Governor Spencer Cox issued a call of the legislature on Monday morning, but he included some bills — largely technical fixes to legislation that passed in the 2021 session that ended in March.
In a letter to House Speaker Brad Wilson, R-Kaysville, and Senate President J. Stuart Adams, R-Layton, the governor declined to take up two controversial topics: declaring Utah a "Second Amendment Sanctuary" and a ban on discussing "critical race theory" in schools.
"I am on record saying that CRT has no place in our curriculum. The difficulty, however, comes in defining terms and making sure that we are never stifling thought or expression — and that we make sure our children learn both the best of our past as well as our mistakes so we don’t repeat them. We must also make it abundantly clear that Utah is a place that welcomes everyone regardless of race, ethnicity, religion or any other background. It is who we are, and it may be easy to lose sight of that during a knee-jerk debate," the governor wrote.
The Senate President said he was disappointed.
"I would have liked to have seen them both on, especially the critical race theory," Sen. Adams told FOX 13.
The governor did include an extension of the ongoing state of emergency for drought on the special session call. He also added a resolution supporting Utah's Asian American and Pacific Islander communities and condemning anti-Asian hate crimes.
"A very important part of it is that is very pro-Asian American and Pacific Islander community," said House Minority Whip Karen Kwan, D-Taylorsville, who supported the resolution.
There will be a bill giving more regulatory power to Utah's Department of Health on e-cigarettes. He also included a ban on mask mandates for K-12 schools. For months, Gov. Cox kept a mask mandate for Utah's schools in place until he suddenly reversed his decision last week, allowing school districts to lift them for the last week of the school year only.
The big issue will be to spend American Rescue Plan Act money.

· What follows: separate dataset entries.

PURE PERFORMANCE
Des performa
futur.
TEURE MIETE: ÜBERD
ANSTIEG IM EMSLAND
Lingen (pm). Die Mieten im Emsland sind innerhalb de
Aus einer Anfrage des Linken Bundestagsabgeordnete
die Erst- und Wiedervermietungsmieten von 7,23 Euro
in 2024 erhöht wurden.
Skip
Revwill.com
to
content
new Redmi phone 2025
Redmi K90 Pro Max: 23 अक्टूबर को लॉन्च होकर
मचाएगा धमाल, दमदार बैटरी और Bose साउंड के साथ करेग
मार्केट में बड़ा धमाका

In an interview with FOX 13, Senate President J. Stuart Adams, R-Layton, said they would likely allocate the money but not spend it all at once.

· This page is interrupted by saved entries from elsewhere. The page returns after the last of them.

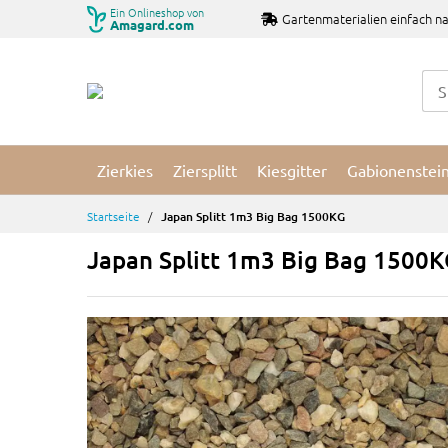
Zum
Ein Onlineshop von
Gartenmaterialien einfach na
Amagard.com
Inhalt
springen
Zierkies
Ziersplitt
Kiesgitter
Gabionenstei
Startseite
Japan Splitt 1m3 Big Bag 1500KG
Japan Splitt 1m3 Big Bag 1500K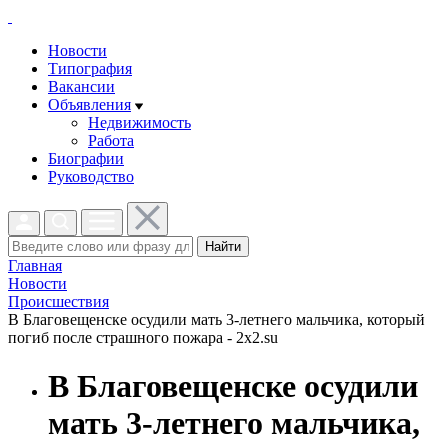
Новости
Типография
Вакансии
Объявления
Недвижимость
Работа
Биографии
Руководство
Найти
Главная
Новости
Проиcшествия
В Благовещенске осудили мать 3-летнего мальчика, который
погиб после страшного пожара - 2x2.su
В Благовещенске осудили
мать 3-летнего мальчика,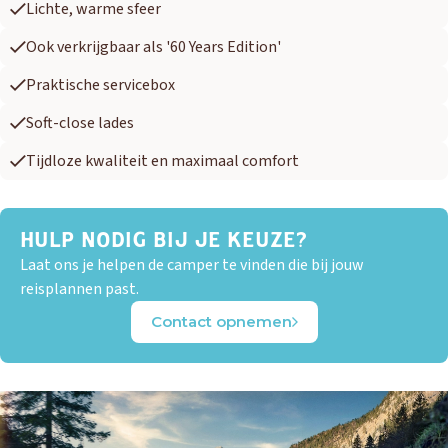
Lichte, warme sfeer
Ook verkrijgbaar als '60 Years Edition'
Praktische servicebox
Soft-close lades
Tijdloze kwaliteit en maximaal comfort
HULP NODIG BIJ JE KEUZE?
Laat ons je helpen de camper te vinden die bij jouw
reisplannen past.
Contact opnemen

"That gives everyone including the public, not only more involvement but greater comfort in the way the money is being expended," said Rep. Brad Last, R-Hurricane, who oversees budget matters for the House.

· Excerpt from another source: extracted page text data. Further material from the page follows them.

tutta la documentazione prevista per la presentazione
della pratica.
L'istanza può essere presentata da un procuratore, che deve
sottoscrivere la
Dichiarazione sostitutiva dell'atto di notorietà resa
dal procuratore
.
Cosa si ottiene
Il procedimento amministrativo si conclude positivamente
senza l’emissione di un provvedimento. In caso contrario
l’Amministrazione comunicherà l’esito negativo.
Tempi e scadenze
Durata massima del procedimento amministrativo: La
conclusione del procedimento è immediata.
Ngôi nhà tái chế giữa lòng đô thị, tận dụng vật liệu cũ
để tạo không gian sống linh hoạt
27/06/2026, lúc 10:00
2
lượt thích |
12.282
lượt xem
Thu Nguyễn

Guidance released to legislative leadership designated the money in "buckets." It includes:
- $720 million for infrastructure improvements like transportation, recreational infrastructure, state facilities.
- $115 million for public health response to COVID-19.
- $65 million for businesses and nonprofits impacted by COVID-19 including arts, hospitality, small businesses.
- $280 million for water infrastructure including secondary metering, evaporation mitigation, dam safety, etc.
- $175 million for broadband internet expansion, including improvements to government networks, public hotspots, and "last-mile" broadband grants.
- $80 million for summer school, after school capacity, remote degree programs, high-demand scholarships.
- $110 million for emergency preparedness should it happen again.
- $35 million for courts as they re-open from the pandemic including backlogged cases, virtual jury trials, etc.
- $70 million for housing and homelessness issues, including food security and affordable housing needs.
Sen. Adams said Utah is faring better than other states and they will be prudent with the money.
"We’re seeing the threat of COVID move behind us and we’ve got a great economy and we’ve got money," he told FOX 13.
But lawmakers will not consider any prizes or incentives for people to get the COVID-19 vaccine. At a meeting of the legislature's powerful Executive Appropriations Committee, House Minority Leader Brian King asked about the idea that was advanced by Gov. Cox.